Anne raised her eyebrows in a quizzical arch, seemingly unable to embrace the concept that anywhere could be worse than a mental hospital.

"Let's just say," continued Jo, "nothing need be wasted. Every experience is what you make of it ... even a psychiatric hospital ... even India."

Anne began to re-settle herself in her seat, in something remarkably close to a squirm . Jo sat back, nursing quietly to herself, some small sense of satisfaction that the arrow had found its mark. They both sat in silence, listening to the sound of Richard, who strode manfully, if noisily, along the length of the wooden-floored verandah, with the small silver tray held high in the air. "Madam's G and T," he said, bowing ceremoniously. "Long on the G and short on the T," he added with a wicked grin.

"Thanks, I need it. Cheers," said Jo, raising her glass to both of them. The gin soon found its mark and she had just begun to settle down into its calming embrace when the shake and rustle of a strengthening wind began to move through the branches of the banyan tree. Within a short time, it had grasped its true purpose and began to whip its way along the verandah.

"I think we had better go in," said Anne, jumping quickly to her feet. "I will get Mary to move the furniture from here just in case we have a storm on the way.” The others rose reluctantly to their feet and prepared to move inside, when Anne stopped for a moment, her hand on the balustrade, her face turned toward the fury of the wind: "I hate it when the wind blows like this," she said quietly. "I am frightened it will never stop."

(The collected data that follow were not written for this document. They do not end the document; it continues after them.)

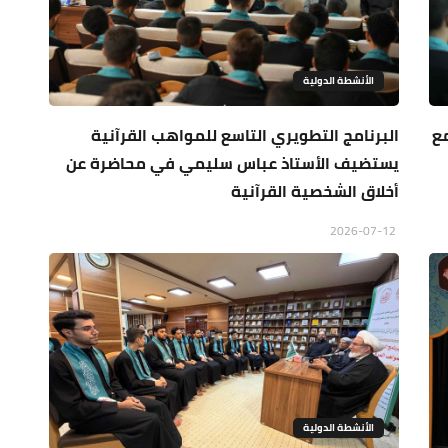
الأنشطة الدولية
مع
البرنامج التطويري التاسع للمواهب القرآنية
يستضيف الأستاذ عباس سليمي في محاضرة عن
أخلاق الشخصية القرآنية
2026-07-12
الأنشطة الدولية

"Come on, old girl," said Richard, taking her arm. "Nothing lasts forever, not even the wind. Hey, look on the bright side, you'll even be rid of me one day ... women live longer than men, you know."

He gave a chuckle at his own good humour and ushered the two women through the double doors, into the safety of the inner house. And within the hour the wind had taken hold of the arms of night and pinioned them close; holding the darkness to ransom with merciless fury. In the hidden heart of the storm, the clouds began their endless roll across the Arabian Sea, until, open-mouthed, they spewed monsoon in a drench across the sun-withered face of the land. It was done. The annual baptism had begun. The water had been sprinkled on the stone: the rains fell.